» What is being asked
The entries below should be quoted exactly, with no pictures carried over.

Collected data
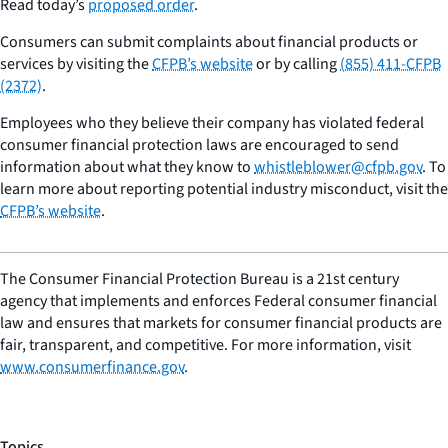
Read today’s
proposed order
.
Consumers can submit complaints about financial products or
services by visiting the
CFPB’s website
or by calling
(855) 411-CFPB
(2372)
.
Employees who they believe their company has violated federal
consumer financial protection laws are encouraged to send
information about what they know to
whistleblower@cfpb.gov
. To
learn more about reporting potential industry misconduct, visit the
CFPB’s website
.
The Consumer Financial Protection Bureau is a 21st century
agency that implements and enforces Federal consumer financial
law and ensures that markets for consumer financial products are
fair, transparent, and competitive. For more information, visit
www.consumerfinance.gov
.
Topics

» Answer
Read today’s
proposed order
.
Consumers can submit complaints about financial products or
services by visiting the
CFPB’s website
or by calling
(855) 411-CFPB
(2372)
.
Employees who they believe their company has violated federal
consumer financial protection laws are encouraged to send
information about what they know to
whistleblower@cfpb.gov
. To
learn more about reporting potential industry misconduct, visit the
CFPB’s website
.
The Consumer Financial Protection Bureau is a 21st century
agency that implements and enforces Federal consumer financial
law and ensures that markets for consumer financial products are
fair, transparent, and competitive. For more information, visit
www.consumerfinance.gov
.
Topics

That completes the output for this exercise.